#### RECORDS SHOWN
*** Begin section ***

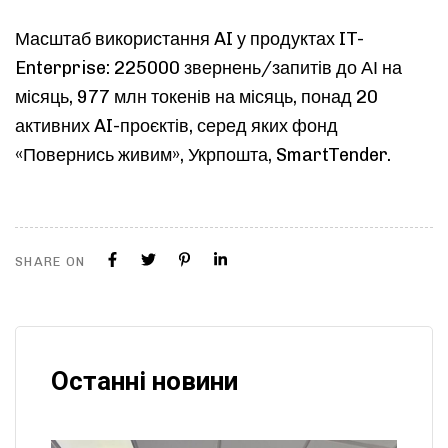
Масштаб використання AI у продуктах IT-
Enterprise​: 225000 звернень/запитів до АІ на
місяць​, 977 млн токенів на місяць​, понад 20
активних AI-проєктів, серед яких фонд
«Повернись живим», Укрпошта, SmartTender.
SHARE ON
Останні новини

*** End section ***

The listing must be returned in full and exactly, apart from its pictures.

#### EXERCISE RESULT
Масштаб використання AI у продуктах IT-
Enterprise​: 225000 звернень/запитів до АІ на
місяць​, 977 млн токенів на місяць​, понад 20
активних AI-проєктів, серед яких фонд
«Повернись живим», Укрпошта, SmartTender.
SHARE ON
Останні новини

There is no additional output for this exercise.